[Dataset records]
========================
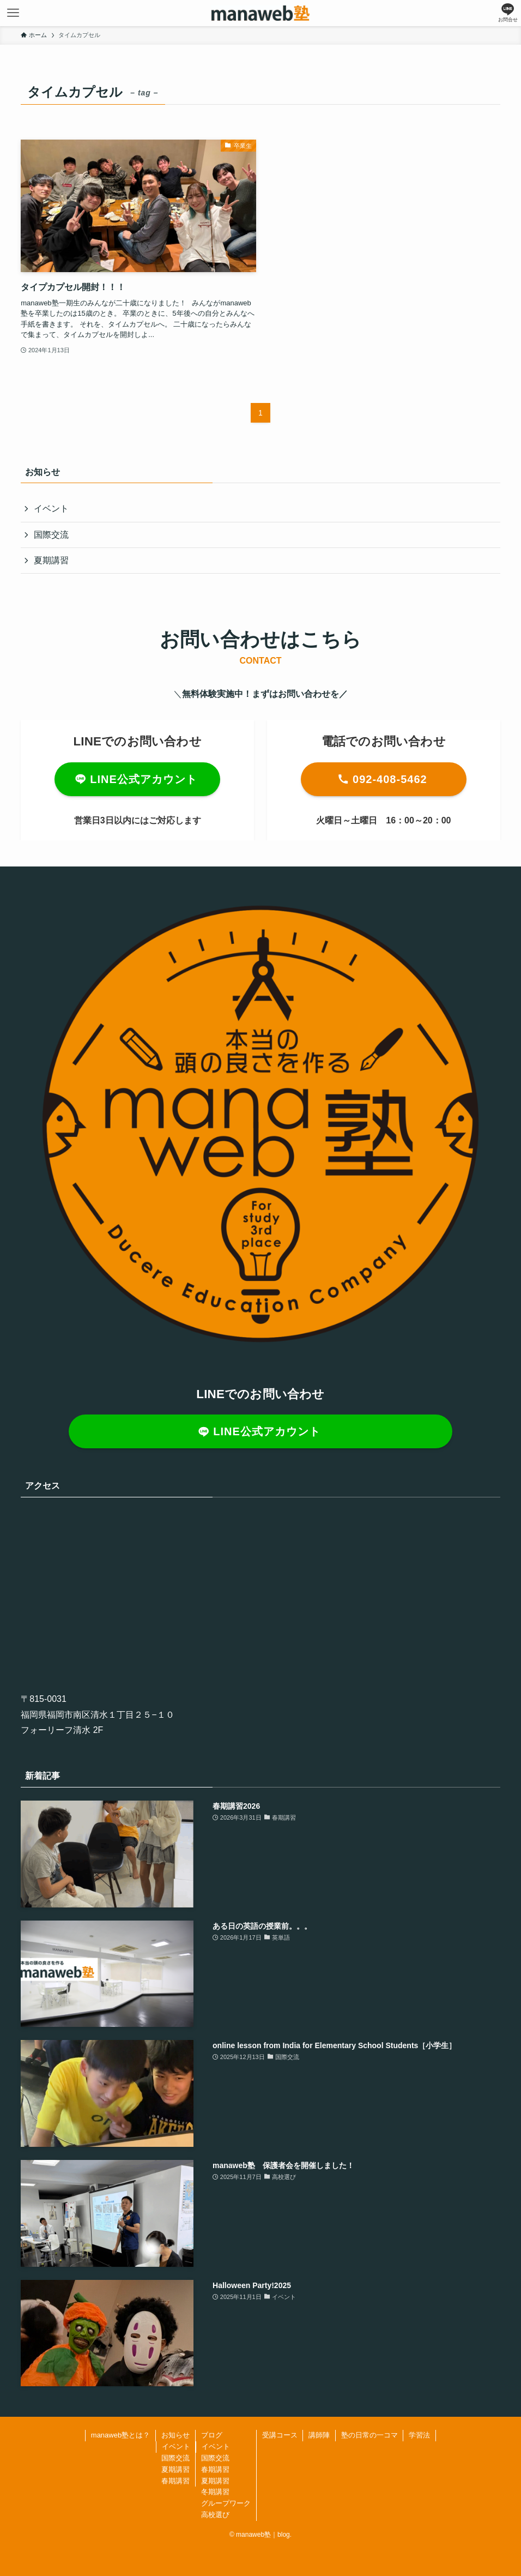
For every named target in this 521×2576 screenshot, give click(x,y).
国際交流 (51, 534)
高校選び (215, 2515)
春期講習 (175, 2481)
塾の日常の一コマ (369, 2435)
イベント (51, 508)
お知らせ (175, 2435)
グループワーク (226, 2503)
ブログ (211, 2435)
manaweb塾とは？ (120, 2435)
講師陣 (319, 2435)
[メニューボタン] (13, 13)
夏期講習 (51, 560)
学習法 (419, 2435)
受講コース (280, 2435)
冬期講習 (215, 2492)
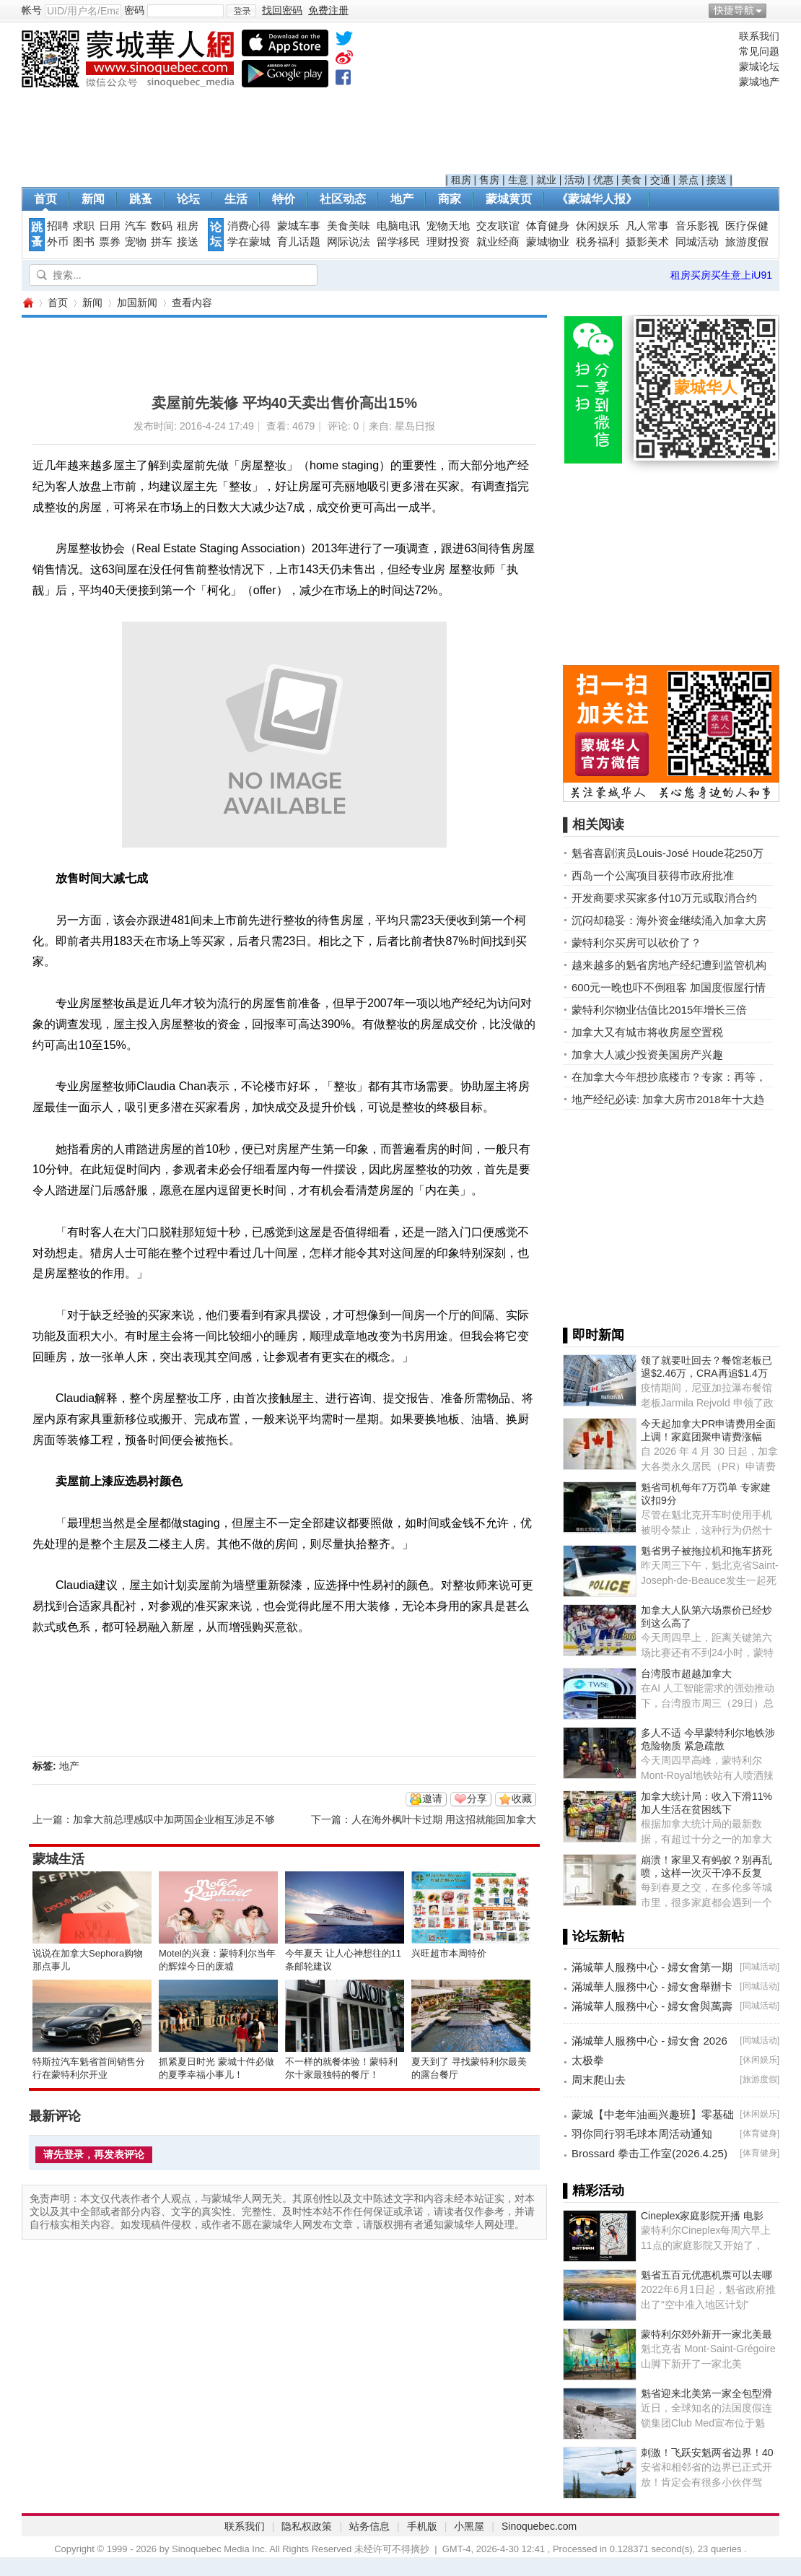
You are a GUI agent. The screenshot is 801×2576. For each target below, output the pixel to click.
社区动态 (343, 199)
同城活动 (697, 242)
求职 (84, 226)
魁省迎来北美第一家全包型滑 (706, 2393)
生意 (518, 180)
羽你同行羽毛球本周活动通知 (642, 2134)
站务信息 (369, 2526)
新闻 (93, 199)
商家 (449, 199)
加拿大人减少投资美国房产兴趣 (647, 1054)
========================
[Task goal]
Go through the data and gather every line that holds "target".

[Response below]
For every named target in this 521×2576 screenshot, give click(x,y).
You are a GUI agent. The screenshot is 801×2576. For each target below, output the pixel to click.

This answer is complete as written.